Regardless of the methodology, all subjective and objective grading systems require a repeatable pivot shift test technique to compare knee laxity over time, across patients, and among clinicians. For proper grading, it is important to achieve an appropriate amount of anterior translation of the lateral knee compartment during the pivot shift test. However, the complexity of the pivot shift test causes a high degree of intra- and inter-examiner variability and makes the pivot shift test dependent on the experience and technique of the examiner [13, 14]. Use of a standardized technique has been shown to help provide more consistent quantitative results among experienced senior orthopaedic surgeons, but there is a lack of literature regarding the ability of unexperienced clinicians to learn the pivot shift test [4].

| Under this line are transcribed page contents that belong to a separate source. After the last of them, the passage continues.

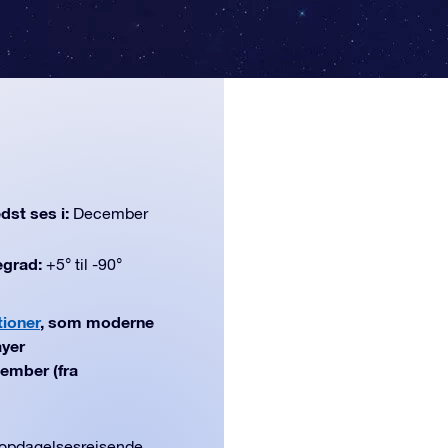
dst ses i:
December
egrad:
+5° til -90°
tioner
, som moderne
ayer
cember (fra
 opdagelsesrejsende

In the clinical setting, people commonly learn this complex clinical examination through instructional videos or textbooks (passive teaching) or through hands-on teaching (active teaching), which results in variability of techniques among different clinicians and limits comparisons between studies. Teaching this examination to other types of clinicians involved in the process of rehabilitation, such as physical therapists, could potentially enable a longitudinal monitoring of rotatory laxity—pre-operatively, intraoperatively, and during the rehabilitation process. Thus, the objective of this study is to examine the effect of teaching and repetition on the success rate of the pivot shift test and on the amount of anterior translation of the lateral knee compartment during the pivot shift test. It was hypothesized that both teaching and repetition will lead to significant increases of the success rate and anterior translation of the lateral knee compartment in all participating groups of clinicians due to use of the proper technique of the pivot shift test with additional instruction and practice. Furthermore, it was hypothesized that participants with less clinical experience will have significantly higher increases in success rate and anterior translation of the lateral compartment compared to more experienced examiners. The results of this study are of clinical significance as a reproducible pivot shift technique is essential for determining the type of surgical intervention (i.e. need for extra-articular lateral tenodesis) and the longitudinal assessment of rotatory laxity in the follow-up.

Materials and methods

Twenty-five subjects (five each of medical students, orthopaedic residents, physical therapists, athletic trainers, and sports medicine fellows) were recruited for the study protocol. Additionally, one senior orthopaedic surgeon served as the gold standard. Two cadaveric fresh-frozen full lower extremity specimens were utilized for the performance of the pivot shift tests. The specimens were thawed for 36 h at room temperature prior to starting the testing protocol. Subsequently, a thorough manual, radiographic, and arthroscopic examination was conducted to exclude specimens with bony or ligamentous abnormalities. After the completion of this evaluation, the ACL and the lateral meniscus were resected arthroscopically to enable a positive pivot shift test. Two specimens were used for this study to ensure consistent biomechanical properties of the tissue since testing was completed over several consecutive days. Testing on each of the specimens was conducted within 48 h, on two consecutive testing days. In between data acquisition, the specimens were stored in a refrigerator to decelerate tissue degradation. Regular control of the ligamentous laxity was performed to rule out that the repetitive mechanical stress of the pivot shift negatively affected the biomechanical properties of the specimens. While the participants performed all of their trials on one of the specimens, the senior orthopaedic surgeon performed ten pivot shift tests on both full lower extremity specimens to establish the standard for comparison purposes.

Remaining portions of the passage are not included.